County agencies prepare for snow, hoping for better results than Sunday
MILWAUKEE/WAUKESHA COUNTY -- Authorities are hoping we don't see a repeat of last Sunday when the snow turned deadly on local highways
\"It is unusual for the large pileups, the number of large pileups that happened,\" Milwaukee County Sheriff's Office Captain Daniel Hughes said.
Sunday's weather caused dozens of crashes across southeast Wisconsin. With snow looming Friday night into Saturday, county leaders are ready.
\"I started a day and a half ago preparing for this,\" Hughes said.
Hughes knows his team needs to be ready.
\"We adjust staffing,\" Hughes said. \"We'll extend our shifts, we'll bring people in early, we'll overlap so that we don't have a lapse in coverage, even a minimal amount of lapse in coverage, we like to keep it bulked up for the majority of the heavy snowfall.\"
The sheriff's office will have at least 25 to 30 patrol cars out on the roads. Hughes thinks Sunday's problems can be avoided this time around.
\"We weren't driving appropriately for the conditions,\" Hughes said. \"We weren't giving that increased distance, between cars and we weren't really driving with regard to how the weather conditions were and how they were changing.\"

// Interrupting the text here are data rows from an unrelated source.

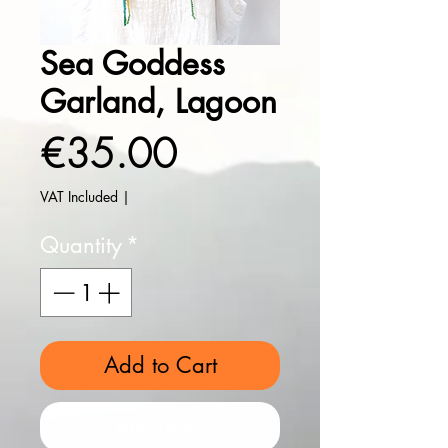
Sea Goddess
Garland, Lagoon
Price
€35.00
VAT Included
|
Quantity
*
Add to Cart
Buy Now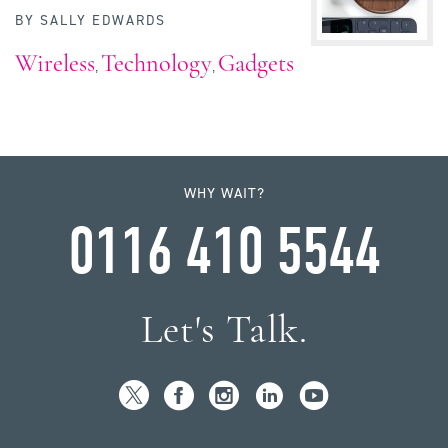
BY
SALLY EDWARDS
Wireless
Technology
Gadgets
,
,
WHY WAIT?
0116 410 5544
Let's Talk.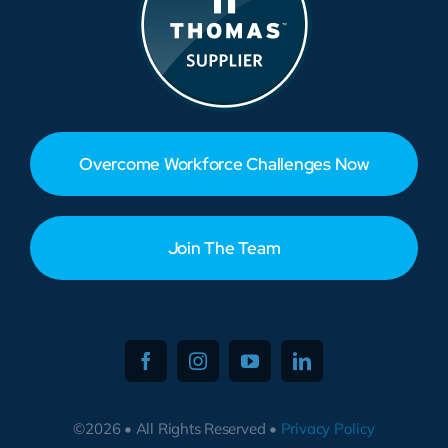
Overcome Workforce Challenges Now
Join The Team
©2026 • All Rights Reserved •
Privacy Policy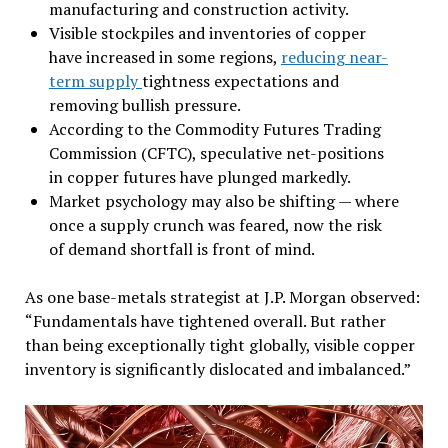
manufacturing and construction activity.
Visible stockpiles and inventories of copper
have increased in some regions,
reducing near-
term supply
tightness expectations and
removing bullish pressure.
According to the Commodity Futures Trading
Commission (CFTC), speculative net-positions
in copper futures have plunged markedly.
Market psychology may also be shifting — where
once a supply crunch was feared, now the risk
of demand shortfall is front of mind.
As one base-metals strategist at J.P. Morgan observed:
“Fundamentals have tightened overall. But rather
than being exceptionally tight globally, visible copper
inventory is significantly dislocated and imbalanced.”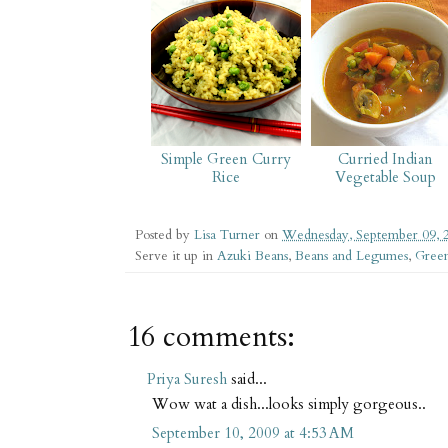
Simple Green Curry
Curried Indian
Rice
Vegetable Soup
Posted by
Lisa Turner
on
Wednesday, September 09, 
Serve it up in
Azuki Beans
,
Beans and Legumes
,
Green
16 comments:
Priya Suresh
said...
Wow wat a dish...looks simply gorgeous..
September 10, 2009 at 4:53 AM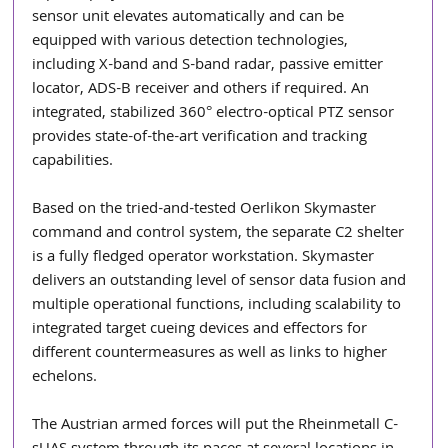
sensor unit elevates automatically and can be 
equipped with various detection technologies, 
including X-band and S-band radar, passive emitter 
locator, ADS-B receiver and others if required. An 
integrated, stabilized 360° electro-optical PTZ sensor 
provides state-of-the-art verification and tracking 
capabilities.
Based on the tried-and-tested Oerlikon Skymaster 
command and control system, the separate C2 shelter 
is a fully fledged operator workstation. Skymaster 
delivers an outstanding level of sensor data fusion and 
multiple operational functions, including scalability to 
integrated target cueing devices and effectors for 
different countermeasures as well as links to higher 
echelons.
The Austrian armed forces will put the Rheinmetall C-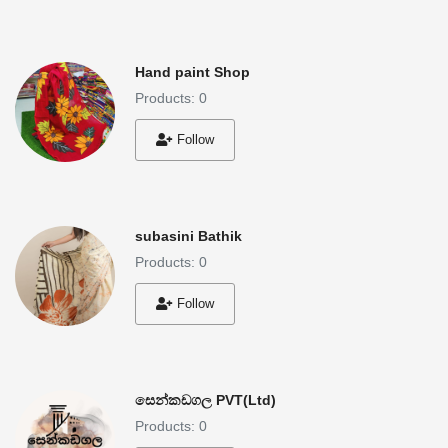
Hand paint Shop
Products: 0
Follow
subasini Bathik
Products: 0
Follow
සෙන්කඩගල PVT(Ltd)
Products: 0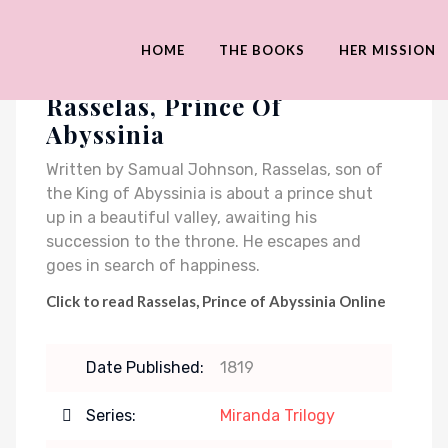
HOME
THE BOOKS
HER MISSION
Rasselas, Prince Of
Abyssinia
Written by Samual Johnson, Rasselas, son of
the King of Abyssinia is about a prince shut
up in a beautiful valley, awaiting his
succession to the throne. He escapes and
goes in search of happiness.
Click to read Rasselas, Prince of Abyssinia Online
Date Published:
1819
Series:
Miranda Trilogy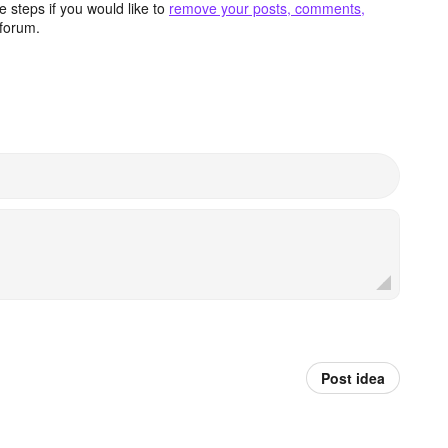
 steps if you would like to
remove your posts, comments,
forum.
Post idea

Out in Waukesha County plow trucks are washed and ready - this time they'll have some help from Sunday's storm.
\"We have plenty of salt residue on the roads already,\" Peter Chladil from Waukesha County Highway Operations said.
Waukesha County will have 58 trucks on the road once the snow starts. Each truck carrying between nine and 14 tons of salt. Even as law enforcement and highway departments do their jobs, they both have advice for drivers.
\"Slow down and reduce your speed appropriately for the snow conditions that are coming down,\" Hughes said.
\"Hey if it takes you five minutes extra to get someplace so be it. That's better than being stuck in the ditch for hours,\" Chladil said.